I glance back up at the girl with similar hair, who’s now made her way into the living room, nursing a bottle of wine, and even though I’m aware no one can see me, self-consciousness prickles my skin.

This was a mistake. I should’ve stuck with terrorizing people. Pretty is reserved for Ella and Mom.

God, I feel like such an idiot.

A sudden blast of fiery heat hits my side. I turn my head toward the source and lock onto the demon standing a mere three feet away. Only his eyes never meet mine—instead, they drag up my body, devouring every inch as if the thing he hates most in the world is the material covering my skin.

Or maybe it’s just me and the fairytale I’ve been living in, because when our gazes finally snare on each other, the heat in Lynx’s expression turns venomous and whatever hesitation I had over what I’m wearing vanishes, replaced by pure spite.

“What’s your problem?” I growl. Every time I think we might be getting somewhere, he does shit like this and I’m snapped back to reality.

He scowls like the answer is obvious. “You. You always seem to be part of my fucking problem.”

Over what? Changing my goddamn clothes? Harassing these humans? Whose idea was it to turn this manor into a bad horror movie? Christ, it’s not like I’m involving him in anything I’m doing.

“Then you’re welcome to keep your distance from me, instead of following me around like a lost dog.” I glare daggers into his skull.

“I don’t want to be cleaning up your mess.” He waves in the direction of the wall, which has a head-sized hole in the plaster.

Yeah, okay. That one is on me, but it’s not like he was trying to stop me.
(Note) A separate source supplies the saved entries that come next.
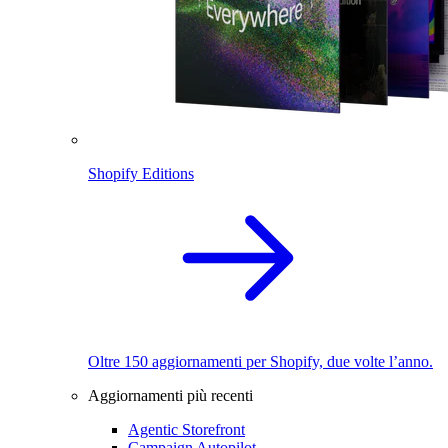
Shopify Editions
Oltre 150 aggiornamenti per Shopify, due volte l’anno.
Aggiornamenti più recenti
Agentic Storefront
Campaign Autopilot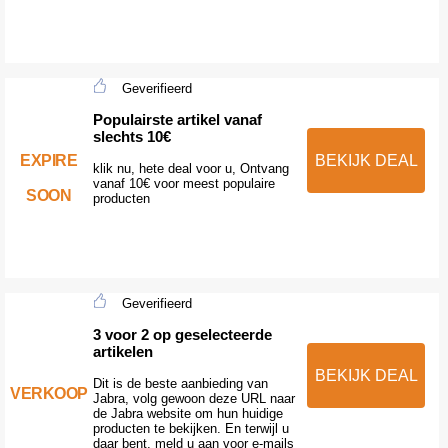
Geverifieerd
Populairste artikel vanaf
slechts 10€
EXPIRE
BEKIJK DEAL
klik nu, hete deal voor u, Ontvang
vanaf 10€ voor meest populaire
SOON
producten
Geverifieerd
3 voor 2 op geselecteerde
artikelen
BEKIJK DEAL
Dit is de beste aanbieding van
VERKOOP
Jabra, volg gewoon deze URL naar
de Jabra website om hun huidige
producten te bekijken. En terwijl u
daar bent, meld u aan voor e-mails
This time, when Lynx looks me up and down, it’s with disgust. “What are you wearing?”

“Clothes. Why? How do I look?” I meant to lace my voice with sarcasm and say what does it look like? But my earlier self-consciousness is lingering, and I regret ever speaking to him.

“Like shit.”

My stomach falls, and for a moment, I tell myself that he’s right, and where did I get off thinking I could look anything other than terrible?

Then a switch goes off, and I stop caring. It’s been a long time since I worried about what people think of my appearance. That’s not going to change just because I’m dead.

I shrug, throw my shawl onto his shoulder, shimmy my dress down, and readjust my boobs so it sits just right even though no one else can see, and my dead being is reacting to the cold by pushing my nipples against the thin fabric.

Lynx has another thing coming if he believes I’m going to let him make me feel bad about myself.

The vein in his forehead pulses as I give him the finger then spin round to follow the humans into the living room. Frustration teeters down my spine when I walk straight through a human—and another practically shoulder checks me. I’m this close to a second breakdown.

Because I lied.

I do care.

I care that I’m dead and I’m the same inconsequential person as the girl who was stupid enough to come back here.